Tapi, kali ini, aura suram dari Ice terasa jelas.
"Kakak tau dari mana?" tanya Ice seraya menyeruput kopinya kembali.
Taufan mengernyitkan dahinya. "Tau apanya?"
Ice memutar bola matanya mendapati kakak kembar di hadapannya ini pura-pura bodoh — atau mungkin memang bodoh.
"Yang tadi kakak bilang itu loh."
"Ohh, mantan kamu mau nikah?"
Ice langsung memelototi Taufan begitu ia selesai bicara. "Jangan sebut-sebut kek."
"Kenapa? Emangnya kamu belom move on dari man—"
"Kak Taufan!"
Taufan tertawa melihat Ice yang cemberut sambil menatapnya jengkel. Menurutnya, ekspresi kekesalan seseorang merupakan sebuah hiburan.
Jahat kamu, Taufan.
"Iya, iya, Ice. Aku tau dari si Thorn," lanjut Taufan. "Dia kan temennya."
Ice mengangguk pelan mendengar jawaban dari Taufan. Ia kembali menyeruput kopinya.
Taufan bangkit dari duduknya. Tampak hendak pergi.
"Kalau mau tahu lebih lanjut, tanya anaknya sana," ujarnya. Ia meraih skateboardnya lalu berjalan ke ambang pintu.
"Mau ke mana, kak?" tanya Ice seraya mengamati kegiatan Taufan.
Laki-laki dengan warna mata yang hampir sama dengan Ice itu memasang cengiran lebar. "Jalan-jalan."
Setelah itu, ia menuju ke pintu depan rumah — dengan skateboard.
Dari ruang makan, dapat terdengar teriakan teguran dari Gempa sedangkan Taufan hanya menjawab setengah-setengah lalu berlalu pergi.

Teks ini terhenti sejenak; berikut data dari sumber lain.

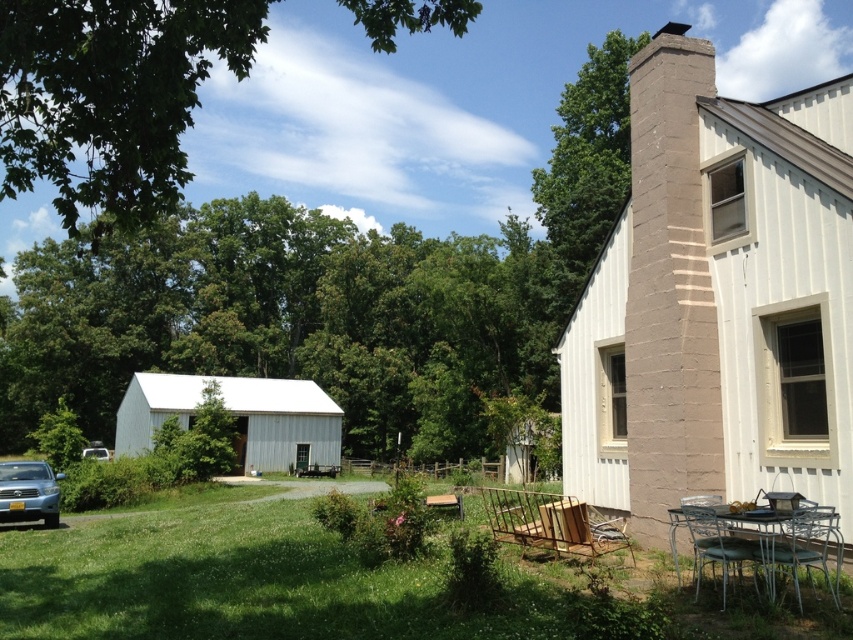 Question: Does green leafy tree at upper left appear on the left side of green leafy tree at upper center?

Choices:
 (A) yes
 (B) no

Answer: (A)

Question: Which point appears closest to the camera in this image?

Choices:
 (A) (9, 520)
 (B) (584, 76)

Answer: (A)

Question: Which point is closer to the camera?

Choices:
 (A) (676, 476)
 (B) (54, 474)
 (C) (164, 531)

Answer: (A)

Question: Can you confirm if metallic silver chair at lower right is bigger than wooden swing at lower center?

Choices:
 (A) yes
 (B) no

Answer: (B)

Question: Which point appears farthest from the camera in this image?

Choices:
 (A) (88, 451)
 (B) (15, 516)
 (C) (722, 477)

Answer: (A)

Question: Is metallic green swing set at lower center to the left of metallic silver chair at lower right from the viewer's perspective?

Choices:
 (A) no
 (B) yes

Answer: (B)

Ice tetap duduk di dapur. Menikmati kopi susunya sembari merenung. Kembali teringat dengan mantannya setelah melupakannya selama sekian tahun.
—Sayu—
"Kak Ice…"
Tengah malam. Di luar sana hujan lebat. Petir menyambar-nyambar. Bunyinya bagaikan ratusan gendang yang ditabuh.
Ice seharusnya tengah tertidur nyenyak sekarang. Namun, kedatangan Thorn ke kamarnya membuat laki-laki malas itu kembali terjaga.
"Ada apa, Thorn?" tanya Ice pada Thorn yang ada di ambang pintunya.
"Mau tidur bareng…"
"Hah?!"
Ice melotot. Yang benar saja? Seorang laki-laki berumur dua puluh tahun meminta salah satu kakak kembarnya tidur bersama.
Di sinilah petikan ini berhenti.